Georgi Lyubenov // googleson78

because Identity () has only one (not containing bottom) value, so it will always be == to itself

Asad Saeeduddin

the fmap implementation never analyzes the a or b, that's guaranteed by the type system. so why would it matter whether I have a Bool or a ()?

Asad Saeeduddin

right. and there is actually only one way to write the fmap function for Identity just based on the types I think

Asad Saeeduddin
forall a b. (a -> b) -> Identity a -> Identity b

If you erase the newtype, that's:

forall a b. (a -> b) -> a -> b

I don't think it's possible to screw that up and still typecheck

Georgi Lyubenov // googleson78

so you wouldn't be testing it for Identity anyway

Georgi Lyubenov // googleson78

but I think this argument can be transferred to something more complex, e.g. Maybe?

Asad Saeeduddin

hmm. with Maybe can't I just return Nothing for the Just case and screw up?

Asad Saeeduddin

if I have that bad implementation, and I'm only ever using ()s for the type parameter to Maybe, i think I'd still catch it

Asad Saeeduddin

Like I said, I actually don't know whether this generalizes, that's why i'm asking. It just sounds like something that might make sense.

Georgi Lyubenov // googleson78

I'd also wager on "it doesn't matter", I'm just trying to "play devil's advocate"

Asad Saeeduddin

yes, that's exactly what i'm looking for, thanks

Asad Saeeduddin

e.g. does something go wrong if we apply this principle to Traversable? Is Identity the only applicative I need to test with?

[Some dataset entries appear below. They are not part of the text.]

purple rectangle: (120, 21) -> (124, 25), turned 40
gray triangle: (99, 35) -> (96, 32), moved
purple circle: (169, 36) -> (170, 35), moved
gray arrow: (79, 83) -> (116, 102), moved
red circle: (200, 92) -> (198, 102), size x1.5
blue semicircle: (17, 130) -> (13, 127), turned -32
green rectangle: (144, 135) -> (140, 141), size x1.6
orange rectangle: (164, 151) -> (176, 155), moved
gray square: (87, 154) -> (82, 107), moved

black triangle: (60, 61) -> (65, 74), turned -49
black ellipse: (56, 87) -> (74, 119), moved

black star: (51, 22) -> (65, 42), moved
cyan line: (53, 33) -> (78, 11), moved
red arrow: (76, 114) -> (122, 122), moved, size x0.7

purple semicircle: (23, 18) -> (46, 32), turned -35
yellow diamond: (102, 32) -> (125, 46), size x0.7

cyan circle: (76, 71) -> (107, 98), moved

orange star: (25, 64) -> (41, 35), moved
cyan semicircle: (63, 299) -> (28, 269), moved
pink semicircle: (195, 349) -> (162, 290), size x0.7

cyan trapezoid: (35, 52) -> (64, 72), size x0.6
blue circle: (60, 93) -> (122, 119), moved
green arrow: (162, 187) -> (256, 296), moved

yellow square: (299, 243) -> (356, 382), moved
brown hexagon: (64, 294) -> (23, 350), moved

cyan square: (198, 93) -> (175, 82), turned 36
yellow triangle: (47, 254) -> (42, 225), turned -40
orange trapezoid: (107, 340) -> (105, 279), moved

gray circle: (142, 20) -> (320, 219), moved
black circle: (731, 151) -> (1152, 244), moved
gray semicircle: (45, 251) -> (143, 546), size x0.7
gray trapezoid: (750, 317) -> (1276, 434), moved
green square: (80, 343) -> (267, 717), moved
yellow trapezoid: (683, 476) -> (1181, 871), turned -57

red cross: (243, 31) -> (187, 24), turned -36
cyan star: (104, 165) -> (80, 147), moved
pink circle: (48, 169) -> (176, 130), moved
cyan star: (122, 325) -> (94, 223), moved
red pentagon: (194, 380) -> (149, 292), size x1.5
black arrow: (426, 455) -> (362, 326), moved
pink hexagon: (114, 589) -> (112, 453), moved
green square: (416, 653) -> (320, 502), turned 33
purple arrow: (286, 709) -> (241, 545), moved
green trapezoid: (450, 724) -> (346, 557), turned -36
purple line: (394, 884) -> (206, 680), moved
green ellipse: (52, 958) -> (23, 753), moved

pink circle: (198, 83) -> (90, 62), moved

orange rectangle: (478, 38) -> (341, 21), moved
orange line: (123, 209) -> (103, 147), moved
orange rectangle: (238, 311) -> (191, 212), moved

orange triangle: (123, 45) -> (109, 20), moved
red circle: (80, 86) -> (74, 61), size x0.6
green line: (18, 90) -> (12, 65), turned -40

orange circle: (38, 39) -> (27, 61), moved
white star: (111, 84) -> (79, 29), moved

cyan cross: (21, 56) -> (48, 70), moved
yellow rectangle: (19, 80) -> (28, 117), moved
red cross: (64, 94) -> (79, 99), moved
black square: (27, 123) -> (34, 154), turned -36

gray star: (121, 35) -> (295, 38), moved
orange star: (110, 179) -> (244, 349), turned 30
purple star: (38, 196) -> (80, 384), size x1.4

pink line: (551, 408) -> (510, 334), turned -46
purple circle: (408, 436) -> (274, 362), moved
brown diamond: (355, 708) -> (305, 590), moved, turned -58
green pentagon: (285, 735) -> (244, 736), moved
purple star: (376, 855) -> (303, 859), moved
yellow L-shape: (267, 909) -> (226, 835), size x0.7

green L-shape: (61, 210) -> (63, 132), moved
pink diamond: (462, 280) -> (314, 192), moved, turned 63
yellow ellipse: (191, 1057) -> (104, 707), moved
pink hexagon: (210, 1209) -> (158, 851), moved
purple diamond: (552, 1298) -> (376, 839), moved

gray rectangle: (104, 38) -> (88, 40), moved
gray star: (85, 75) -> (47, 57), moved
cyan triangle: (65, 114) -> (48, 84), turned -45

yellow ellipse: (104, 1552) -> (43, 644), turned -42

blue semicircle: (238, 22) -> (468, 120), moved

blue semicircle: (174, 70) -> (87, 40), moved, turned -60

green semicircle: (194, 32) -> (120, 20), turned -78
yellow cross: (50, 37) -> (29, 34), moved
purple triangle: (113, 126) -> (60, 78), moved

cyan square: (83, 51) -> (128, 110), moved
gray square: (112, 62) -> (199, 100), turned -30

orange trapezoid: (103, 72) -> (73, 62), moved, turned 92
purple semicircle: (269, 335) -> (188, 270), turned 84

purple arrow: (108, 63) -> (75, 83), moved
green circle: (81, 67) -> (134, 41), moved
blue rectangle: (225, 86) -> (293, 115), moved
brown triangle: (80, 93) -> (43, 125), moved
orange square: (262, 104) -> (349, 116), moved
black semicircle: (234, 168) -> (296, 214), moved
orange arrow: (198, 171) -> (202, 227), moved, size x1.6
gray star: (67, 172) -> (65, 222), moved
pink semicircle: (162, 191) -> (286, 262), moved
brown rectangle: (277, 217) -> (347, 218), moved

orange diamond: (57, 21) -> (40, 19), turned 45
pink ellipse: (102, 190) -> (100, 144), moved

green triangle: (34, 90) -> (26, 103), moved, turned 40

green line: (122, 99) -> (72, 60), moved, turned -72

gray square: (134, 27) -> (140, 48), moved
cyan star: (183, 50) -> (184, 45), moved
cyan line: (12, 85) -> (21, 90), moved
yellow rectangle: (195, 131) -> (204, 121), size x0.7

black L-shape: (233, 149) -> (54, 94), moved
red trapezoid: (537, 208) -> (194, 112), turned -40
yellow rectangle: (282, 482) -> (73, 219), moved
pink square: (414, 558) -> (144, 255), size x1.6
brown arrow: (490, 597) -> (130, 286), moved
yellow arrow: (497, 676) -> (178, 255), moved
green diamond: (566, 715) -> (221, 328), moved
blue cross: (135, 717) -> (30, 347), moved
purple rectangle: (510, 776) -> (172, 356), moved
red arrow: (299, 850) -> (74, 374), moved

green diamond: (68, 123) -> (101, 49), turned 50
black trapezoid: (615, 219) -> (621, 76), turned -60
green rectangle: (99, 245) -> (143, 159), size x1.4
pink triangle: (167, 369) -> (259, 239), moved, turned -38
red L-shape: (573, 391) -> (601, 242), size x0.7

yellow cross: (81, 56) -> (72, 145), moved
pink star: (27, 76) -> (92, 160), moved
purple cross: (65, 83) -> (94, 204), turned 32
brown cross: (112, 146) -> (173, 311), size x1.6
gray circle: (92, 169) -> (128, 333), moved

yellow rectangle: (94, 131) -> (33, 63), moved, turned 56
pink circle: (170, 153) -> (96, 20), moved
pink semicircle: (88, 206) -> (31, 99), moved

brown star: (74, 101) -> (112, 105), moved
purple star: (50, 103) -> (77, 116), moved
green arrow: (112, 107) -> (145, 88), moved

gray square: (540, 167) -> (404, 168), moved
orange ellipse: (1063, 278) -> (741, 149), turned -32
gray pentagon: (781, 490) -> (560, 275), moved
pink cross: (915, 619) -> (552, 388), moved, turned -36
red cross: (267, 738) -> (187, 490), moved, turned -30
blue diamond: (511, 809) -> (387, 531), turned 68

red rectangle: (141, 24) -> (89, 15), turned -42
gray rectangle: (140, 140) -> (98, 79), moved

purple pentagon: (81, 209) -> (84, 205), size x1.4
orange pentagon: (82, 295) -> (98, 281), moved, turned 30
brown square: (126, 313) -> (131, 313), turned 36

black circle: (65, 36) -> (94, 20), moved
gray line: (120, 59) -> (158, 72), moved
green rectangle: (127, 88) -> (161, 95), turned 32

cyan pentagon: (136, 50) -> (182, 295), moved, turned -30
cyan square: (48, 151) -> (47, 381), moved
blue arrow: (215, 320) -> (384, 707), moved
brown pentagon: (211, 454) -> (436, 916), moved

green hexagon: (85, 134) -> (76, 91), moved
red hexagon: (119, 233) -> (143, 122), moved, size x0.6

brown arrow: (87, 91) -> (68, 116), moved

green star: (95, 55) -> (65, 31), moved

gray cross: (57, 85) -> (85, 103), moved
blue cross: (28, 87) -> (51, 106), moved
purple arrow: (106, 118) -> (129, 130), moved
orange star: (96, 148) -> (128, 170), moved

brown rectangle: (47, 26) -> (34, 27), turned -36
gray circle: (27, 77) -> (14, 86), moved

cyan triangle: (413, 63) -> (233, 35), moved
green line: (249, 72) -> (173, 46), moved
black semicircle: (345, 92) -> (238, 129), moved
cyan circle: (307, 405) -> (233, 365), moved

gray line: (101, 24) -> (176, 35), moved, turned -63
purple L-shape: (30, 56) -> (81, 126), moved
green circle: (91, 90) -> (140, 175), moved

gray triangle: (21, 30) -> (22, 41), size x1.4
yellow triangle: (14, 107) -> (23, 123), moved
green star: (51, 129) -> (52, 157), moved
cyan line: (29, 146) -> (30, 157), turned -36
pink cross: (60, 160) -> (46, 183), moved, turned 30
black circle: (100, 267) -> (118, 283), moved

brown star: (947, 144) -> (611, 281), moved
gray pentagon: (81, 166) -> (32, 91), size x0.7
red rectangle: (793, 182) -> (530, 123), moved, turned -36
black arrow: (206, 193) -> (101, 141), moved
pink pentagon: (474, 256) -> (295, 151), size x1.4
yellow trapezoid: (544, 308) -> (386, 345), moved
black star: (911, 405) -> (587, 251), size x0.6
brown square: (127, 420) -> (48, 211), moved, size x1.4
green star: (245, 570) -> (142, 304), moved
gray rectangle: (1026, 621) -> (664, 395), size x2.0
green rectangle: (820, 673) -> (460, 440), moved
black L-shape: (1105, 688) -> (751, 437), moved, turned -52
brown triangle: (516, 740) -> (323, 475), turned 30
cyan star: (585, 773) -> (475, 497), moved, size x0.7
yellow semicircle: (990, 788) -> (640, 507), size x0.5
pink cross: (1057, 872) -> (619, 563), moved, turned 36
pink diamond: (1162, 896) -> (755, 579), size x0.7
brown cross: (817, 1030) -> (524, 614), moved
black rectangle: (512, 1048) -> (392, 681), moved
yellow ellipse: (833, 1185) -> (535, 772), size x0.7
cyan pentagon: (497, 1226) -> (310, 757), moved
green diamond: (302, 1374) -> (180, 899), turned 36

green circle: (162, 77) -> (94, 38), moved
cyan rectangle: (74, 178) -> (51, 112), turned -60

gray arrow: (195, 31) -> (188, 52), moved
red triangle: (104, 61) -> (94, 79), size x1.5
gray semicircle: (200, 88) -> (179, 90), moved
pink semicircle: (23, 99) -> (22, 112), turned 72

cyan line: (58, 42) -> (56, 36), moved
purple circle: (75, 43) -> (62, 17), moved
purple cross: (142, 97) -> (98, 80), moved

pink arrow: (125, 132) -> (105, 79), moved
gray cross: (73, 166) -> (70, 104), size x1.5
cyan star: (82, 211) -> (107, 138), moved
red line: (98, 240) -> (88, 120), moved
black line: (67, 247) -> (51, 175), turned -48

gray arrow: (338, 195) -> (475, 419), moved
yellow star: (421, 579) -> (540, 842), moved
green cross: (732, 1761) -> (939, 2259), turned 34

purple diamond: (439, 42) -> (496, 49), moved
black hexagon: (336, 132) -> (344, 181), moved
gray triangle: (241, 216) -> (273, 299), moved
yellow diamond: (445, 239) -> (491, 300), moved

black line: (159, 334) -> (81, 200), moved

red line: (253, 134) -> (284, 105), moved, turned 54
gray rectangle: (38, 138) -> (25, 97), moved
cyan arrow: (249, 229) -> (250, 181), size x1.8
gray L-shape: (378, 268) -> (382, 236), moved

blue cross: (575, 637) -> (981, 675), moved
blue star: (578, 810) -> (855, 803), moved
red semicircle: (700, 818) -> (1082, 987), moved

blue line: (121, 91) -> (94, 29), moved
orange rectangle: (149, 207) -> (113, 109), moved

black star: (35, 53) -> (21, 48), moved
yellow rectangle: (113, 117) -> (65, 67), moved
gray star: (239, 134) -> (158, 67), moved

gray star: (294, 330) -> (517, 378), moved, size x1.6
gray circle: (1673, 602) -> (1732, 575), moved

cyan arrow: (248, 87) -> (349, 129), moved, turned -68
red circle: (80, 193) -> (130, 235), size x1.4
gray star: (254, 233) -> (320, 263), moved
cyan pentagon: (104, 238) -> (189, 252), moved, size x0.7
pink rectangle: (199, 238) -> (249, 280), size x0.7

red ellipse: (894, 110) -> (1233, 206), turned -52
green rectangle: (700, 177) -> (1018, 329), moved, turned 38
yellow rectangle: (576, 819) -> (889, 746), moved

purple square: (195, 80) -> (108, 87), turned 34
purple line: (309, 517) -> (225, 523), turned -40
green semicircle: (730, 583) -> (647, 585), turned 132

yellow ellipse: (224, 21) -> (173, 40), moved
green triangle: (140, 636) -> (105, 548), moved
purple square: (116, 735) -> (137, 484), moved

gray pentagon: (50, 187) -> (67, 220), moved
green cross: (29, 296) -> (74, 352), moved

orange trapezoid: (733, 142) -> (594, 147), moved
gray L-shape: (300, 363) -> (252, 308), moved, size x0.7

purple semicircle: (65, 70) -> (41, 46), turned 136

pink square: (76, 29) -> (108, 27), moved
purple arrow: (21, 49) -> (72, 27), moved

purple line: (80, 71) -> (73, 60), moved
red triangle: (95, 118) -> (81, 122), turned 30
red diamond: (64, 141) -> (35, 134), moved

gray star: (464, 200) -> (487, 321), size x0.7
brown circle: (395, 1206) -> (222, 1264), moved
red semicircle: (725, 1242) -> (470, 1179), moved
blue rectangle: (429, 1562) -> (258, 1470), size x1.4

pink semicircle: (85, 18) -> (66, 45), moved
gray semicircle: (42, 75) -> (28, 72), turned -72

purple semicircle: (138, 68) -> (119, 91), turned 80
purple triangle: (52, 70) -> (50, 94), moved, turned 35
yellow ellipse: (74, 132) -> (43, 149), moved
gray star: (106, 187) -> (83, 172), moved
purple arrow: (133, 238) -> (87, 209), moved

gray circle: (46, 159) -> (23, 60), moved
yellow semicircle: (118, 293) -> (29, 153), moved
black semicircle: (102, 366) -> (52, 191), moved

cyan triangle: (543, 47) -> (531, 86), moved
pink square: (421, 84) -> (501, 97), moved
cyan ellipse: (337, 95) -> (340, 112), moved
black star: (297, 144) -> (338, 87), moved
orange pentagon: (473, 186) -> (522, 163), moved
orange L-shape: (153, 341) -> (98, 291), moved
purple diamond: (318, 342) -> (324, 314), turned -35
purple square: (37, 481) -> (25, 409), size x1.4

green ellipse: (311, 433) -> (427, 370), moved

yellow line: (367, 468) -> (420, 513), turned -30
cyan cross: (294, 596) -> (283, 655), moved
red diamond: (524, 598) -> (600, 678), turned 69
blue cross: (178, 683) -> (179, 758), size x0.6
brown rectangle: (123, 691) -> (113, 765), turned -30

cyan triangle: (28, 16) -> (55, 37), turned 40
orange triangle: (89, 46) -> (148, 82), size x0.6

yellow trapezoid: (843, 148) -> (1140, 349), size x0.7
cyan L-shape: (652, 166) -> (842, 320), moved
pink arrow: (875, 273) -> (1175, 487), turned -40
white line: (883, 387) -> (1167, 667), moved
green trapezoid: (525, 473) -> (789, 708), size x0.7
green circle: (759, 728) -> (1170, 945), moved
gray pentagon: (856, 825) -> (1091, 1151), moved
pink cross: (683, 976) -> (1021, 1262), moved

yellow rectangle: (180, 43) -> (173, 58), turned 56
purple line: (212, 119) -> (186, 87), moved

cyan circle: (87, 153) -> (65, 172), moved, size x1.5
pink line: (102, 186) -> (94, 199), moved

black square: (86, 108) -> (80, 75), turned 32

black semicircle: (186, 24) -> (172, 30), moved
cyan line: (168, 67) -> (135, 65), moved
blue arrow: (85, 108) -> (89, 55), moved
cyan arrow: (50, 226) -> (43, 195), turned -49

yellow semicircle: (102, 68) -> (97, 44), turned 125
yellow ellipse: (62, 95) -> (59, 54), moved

Georgi Lyubenov // googleson78
listToMaybe :: [a] -> Maybe a

for this using [()] -> Maybe () will never be able to catch that this implementation is "wrong":

listToMaybe [] = Nothing
listToMaybe [x] = Just x
listToMaybe (_:y:_) = Just y
Georgi Lyubenov // googleson78

whereas [Integer] -> Maybe Integer has a chance of doing so

Asad Saeeduddin

like, what's the law we're testing?

Georgi Lyubenov // googleson78

wrong in the sense that it doesn't do the same thing as Data.Maybe.listToMaybe:

  1. if the list is empty, return Nothing
  2. if it isn't, return the first element
Asad Saeeduddin

so the law requires an Eq constraint on a?

Asad Saeeduddin

hmm ok. I guess that's a good counterexample.

Asad Saeeduddin

i'm having some trouble figuring out how to write the law

Asad Saeeduddin

listToMaybe [] = Nothing is law 0

Georgi Lyubenov // googleson78

that's the problem with the example - the law is the implementation itself, basically

Asad Saeeduddin

listToMaybe (x : xs) = Just x

Asad Saeeduddin

i guess that's the second one?

Asad Saeeduddin

this gives us a counterexample for the fmap thing as well I believe

Asad Saeeduddin

for fmap :: (a -> b) -> [a] -> [b] I mean

Georgi Lyubenov // googleson78
fmap _ [] = []
fmap f [x] = [x]
fmap f [x, y] = [f y, f x]
fmap f xs = map f xs
Asad Saeeduddin

hmm, i'm not sure we can actually write that second case

Asad Saeeduddin

yeah, exactly. so that one would be fine if we were looking at ()s all the time

TheMatten

Isn't it that for such type of testing, we want "counting" generator? We don't really care about the content, we care about it's uniqueness and position in resulting value (you can only move value around and apply arguments to it if it's polymorphic, can't you?). Simply spitting out unique values would uncover "moving around" immediately, while random generator could potentially need more runs in case it "accidentally" generates same values in multiple places.

Asad Saeeduddin

very interesting. ok, so now that you've invalidated that hypothesis, how about the "dual" hypothesis: does using a generator that never produces the same thing twice for those type parameters work?

Asad Saeeduddin

@TheMatten you beat me to it!

Georgi Lyubenov // googleson78

(using Const () for testing Traversables should also exhibit the same flaw, I think)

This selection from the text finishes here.